Le prove a carico di Vinci, ottenute dagli inquirenti tramite intercettazioni ambientali e telefoniche, ma anche con la registrazione filmata e le localizzazioni satellitari di telefonini e auto, nonostante non ci sia stata la rituale affiliazione con il rito della “punciuta”, dimostrano come sia stata piena la partecipazione al sodalizio mafioso di Mazara del Vallo, e grazie a questa è riuscito da semplice operaio a scalare le gerarchie per poter ottenere importanti appalti a Mazara del Vallo e a Marsala, mettendo la sua impresa a disposizione dei boss suoi sodali. “Vinci - scrivono i giudici - è consapevole di far parte dell’associazione criminale e ha la volontà di contribuire a tenerla in vita e a farle raggiungere gli obiettivi prefissati”.
Per i giudici sono diversi gli elementi che confermano la partecipazione di Vinci in Cosa nostra mazarese. Per primi i rapporti confidenziali e privilegiati con esponenti di vertice del mandamento di Mazara del Vallo come Vito Mangiaracina, padre del boss Andrea Mangiaracina, e poi Salvatore e Matteo Tamburello e Vito Gondola.
Grazie a Vito Mangiaracina, capomafia di Mazara, Vinci ha ottenute buona parte delle commesse per la realizzazione del parco eolico di Mazara, tra l’altro questi fatti sono riportati anche dalle dichiarazioni del collaboratore Giuseppe Sucameli, e sempre con il sostegno di Vito Mangiaracina a Vinci fu consentito di aprire un proprio impianto per il calcestruzzo, capace di fare concorrenza alla "Calcestruzzi Mazara" dello storico capo mandamento Mariano Agate.

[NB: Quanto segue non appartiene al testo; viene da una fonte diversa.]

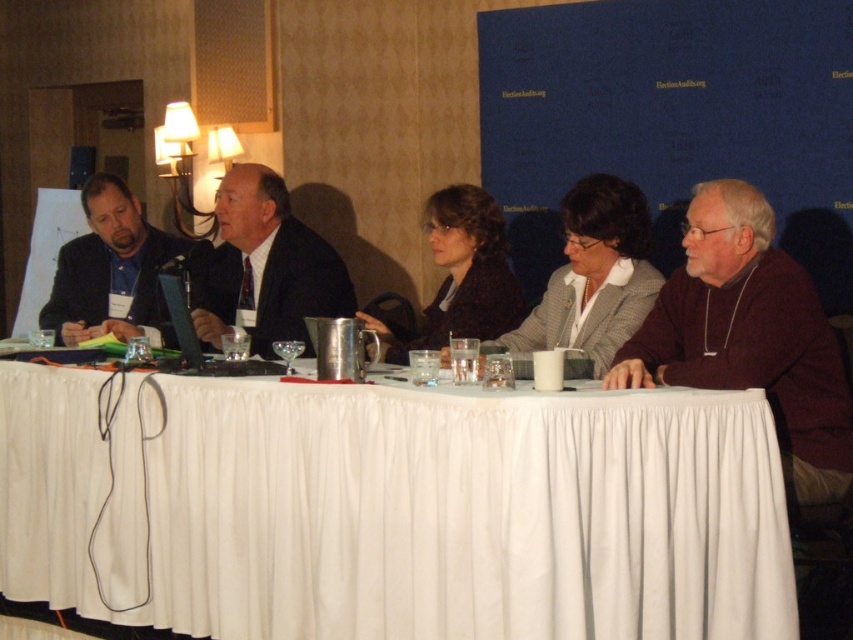 Which of these two, white fabric tablecloth at lower center or dark suit at center, stands taller?

With more height is white fabric tablecloth at lower center.

Who is more forward, (419, 627) or (210, 244)?

Point (419, 627) is more forward.

Locate an element on the screen. This screenshot has height=640, width=853. white fabric tablecloth at lower center is located at coordinates (410, 509).

Is dark suit at center thinner than dark brown textured sweater at center?

No.

Does dark suit at center appear over dark brown textured sweater at center?

Indeed, dark suit at center is positioned over dark brown textured sweater at center.

Is point (200, 272) farther from camera compared to point (497, 321)?

That is True.

Find the location of `dark suit at center`. dark suit at center is located at coordinates (264, 266).

Does white textured blazer at center lie in front of matte black suit at left?

Yes, white textured blazer at center is in front of matte black suit at left.

Can you confirm if white textured blazer at center is bigger than matte black suit at left?

No.

Who is more distant from viewer, (587, 198) or (74, 276)?

The point (74, 276) is behind.

What are the coordinates of `white textured blazer at center` in the screenshot? It's located at (593, 275). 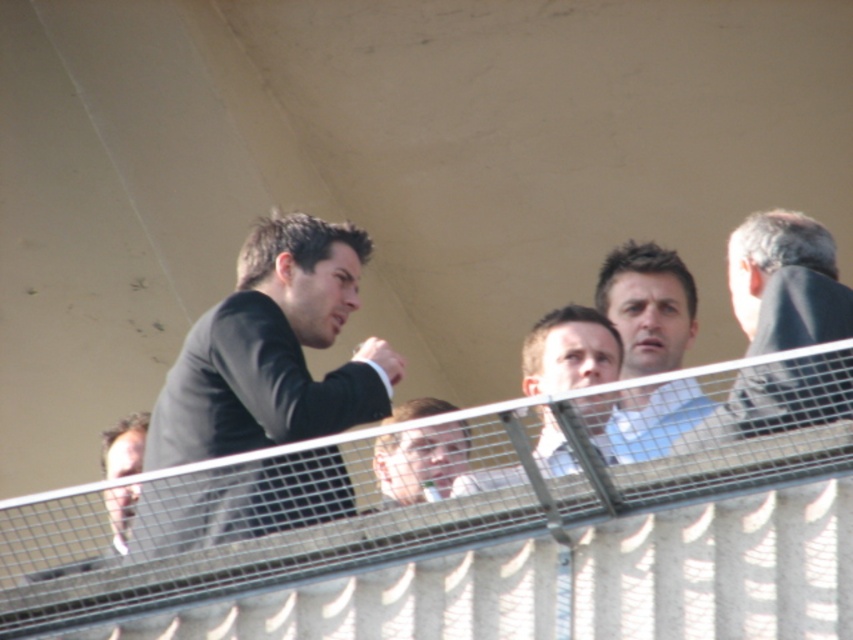 You are standing at the covered structure and want to move from point A to point B. Point A is at coordinate point (664, 339) and point B is at coordinate point (416, 416). Which point is closer to you when you start moving?

Point A at coordinate point (664, 339) is closer to you than point B at coordinate point (416, 416) because it is further to the viewer, meaning it is nearer in the scene.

Rapporti con i Tamburello. Fabrizio Vinci per favorire i familiari di Matteo Tamburello quando quest’ultimo è stato arrestato ha comprato beni della sua impresa a prezzi maggiorati e ha effettuato dei lavori per la ditta Evola, dove Tamburello era stato assunto quando è stato scarcerato, senza chiedere alcun pagamento né garanzia. Viceversa quando è stato arrestato Vinci nel maggio 2017, Matteo Tamburello si preoccupa di far avere del denaro alla moglie e si interessa di acquistare i beni aziendali che potevano essere posti sotto sequestro in seguito all’arresto del marito.
Da altre intercettazioni ambientali, a seguito di un incontro tra Michele Lombardo e Vincenzo D’Aguanno, emerge che Vinci finanziava anche i familiari del capo mafia di Mazara Mariano Agate, in particolare il figlio Epifanio, motivo per il quale, secondo i giudici, ha ottenuto il permesso di sviluppare la sua attività imprenditoriale nel marsalese a dispetto dell’iniziale opposizione della famiglia mafiosa di Marsala.

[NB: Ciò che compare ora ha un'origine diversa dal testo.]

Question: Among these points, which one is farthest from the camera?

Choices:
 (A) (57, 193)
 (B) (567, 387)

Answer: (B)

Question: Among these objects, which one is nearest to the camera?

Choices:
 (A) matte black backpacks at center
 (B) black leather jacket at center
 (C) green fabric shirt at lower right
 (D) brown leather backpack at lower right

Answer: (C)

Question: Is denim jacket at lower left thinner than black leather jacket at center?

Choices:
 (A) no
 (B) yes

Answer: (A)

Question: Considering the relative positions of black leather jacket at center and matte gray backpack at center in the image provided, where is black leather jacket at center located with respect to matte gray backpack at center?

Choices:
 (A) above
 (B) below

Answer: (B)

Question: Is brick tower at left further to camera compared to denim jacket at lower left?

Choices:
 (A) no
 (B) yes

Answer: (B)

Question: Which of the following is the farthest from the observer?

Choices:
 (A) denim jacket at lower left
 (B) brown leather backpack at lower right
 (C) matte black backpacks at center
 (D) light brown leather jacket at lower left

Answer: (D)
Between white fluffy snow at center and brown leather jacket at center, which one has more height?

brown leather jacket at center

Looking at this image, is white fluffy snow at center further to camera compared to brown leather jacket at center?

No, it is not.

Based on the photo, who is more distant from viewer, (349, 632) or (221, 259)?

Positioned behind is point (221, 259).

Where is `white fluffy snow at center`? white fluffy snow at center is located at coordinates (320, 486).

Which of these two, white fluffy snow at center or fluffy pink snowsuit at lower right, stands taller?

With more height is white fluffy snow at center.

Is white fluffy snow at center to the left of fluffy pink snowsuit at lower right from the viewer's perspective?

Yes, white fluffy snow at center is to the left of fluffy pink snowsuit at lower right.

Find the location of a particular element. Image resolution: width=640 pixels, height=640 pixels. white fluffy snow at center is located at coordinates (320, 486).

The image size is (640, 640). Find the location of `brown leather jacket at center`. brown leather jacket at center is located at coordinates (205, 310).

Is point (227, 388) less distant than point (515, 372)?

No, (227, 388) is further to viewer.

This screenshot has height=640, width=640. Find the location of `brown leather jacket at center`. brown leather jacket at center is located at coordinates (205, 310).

Intercettazioni, quelle che riguardano Vinci e Agate, confermate dalle dichiarazioni di Lorenzo Cimarosa, primo boss pentito della famiglia di Matteo Messina Denaro, morto qualche anno fa a causa di un male, e secondo il quale, Epifanio Agate sovrintendeva alla produzione di calcestruzzo per il mandamento mafioso di Mazara con la protezione del capo-mandamento Vito Gondola che, con Vinci aveva un rapporto di vicinanza e stretta collaborazione, testimoniato dall’intervento fatto in sua difesa quando quest’ultimo veniva messo in discussione da alcuni boss.
Proprio il boss Vito Gondola all’epoca capo mandamento di Mazara, e che ha gestito lo smistamento dei pizzini per comunicare con il boss castelvetranese Messina Denaro, ha ricevuto da Fabrizio Vinci delle informazioni su delle investigazioni nei confronti di affiliati del mandamento. Vinci pur avendo svolto il ruolo di “confidente” di polizia, come lui stesso ha confessato, ha fatto sempre un "doppio gioco", ponendosi come unica finalità: l’agevolazione dei vertici di "Cosa nostra" e non le istituzioni.